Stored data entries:
-------
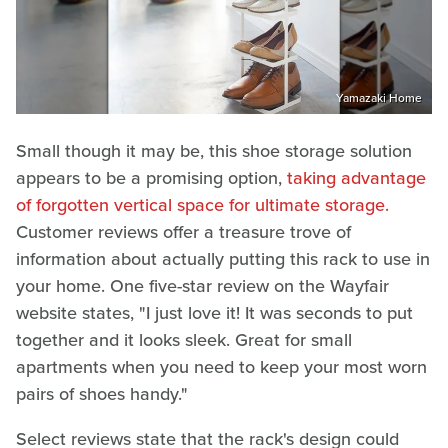
Yamazaki Home
Small though it may be, this shoe storage solution
appears to be a promising option,
taking advantage
of forgotten vertical space for ultimate storage.
Customer reviews offer a treasure trove of
information about actually putting this rack to use in
your home. One five-star review on the Wayfair
website states, "I just love it! It was seconds to put
together and it looks sleek. Great for small
apartments when you need to keep your most worn
pairs of shoes handy."
Select reviews state that the rack's design could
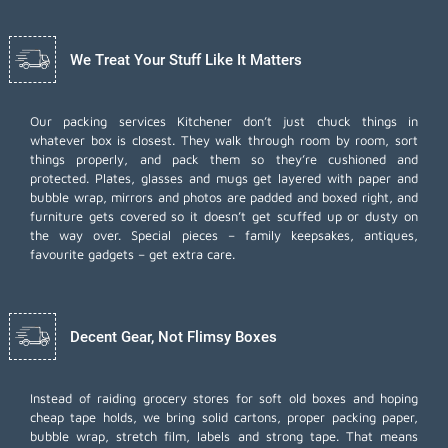
We Treat Your Stuff Like It Matters
Our packing services Kitchener don’t just chuck things in
whatever box is closest. They walk through room by room, sort
things properly, and pack them so they’re cushioned and
protected. Plates, glasses and mugs get layered with paper and
bubble wrap, mirrors and photos are padded and boxed right, and
furniture gets covered so it doesn’t get scuffed up or dusty on
the way over. Special pieces – family keepsakes, antiques,
favourite gadgets – get extra care.
Decent Gear, Not Flimsy Boxes
Instead of raiding grocery stores for soft old boxes and hoping
cheap tape holds, we bring solid cartons, proper packing paper,
bubble wrap, stretch film, labels and strong tape. That means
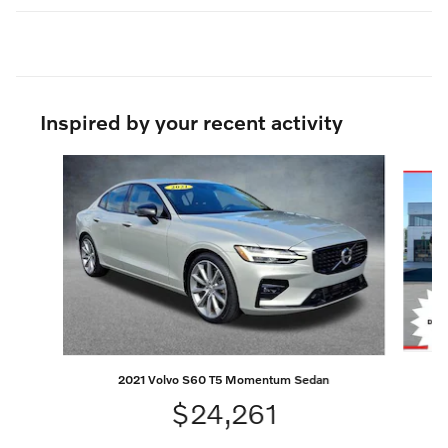
Inspired by your recent activity
Slide 1 of 6
2021 Volvo S60 T5 Momentum Sedan
$24,261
-------
• Brief
Each line from the one that contains "protected. Plates, glasses" through the end of the records should be restated exactly; include both end lines and leave any pictures out.

• Exercise solution
protected. Plates, glasses and mugs get layered with paper and
bubble wrap, mirrors and photos are padded and boxed right, and
furniture gets covered so it doesn’t get scuffed up or dusty on
the way over. Special pieces – family keepsakes, antiques,
favourite gadgets – get extra care.
Decent Gear, Not Flimsy Boxes
Instead of raiding grocery stores for soft old boxes and hoping
cheap tape holds, we bring solid cartons, proper packing paper,
bubble wrap, stretch film, labels and strong tape. That means
Inspired by your recent activity
Slide 1 of 6
2021 Volvo S60 T5 Momentum Sedan
$24,261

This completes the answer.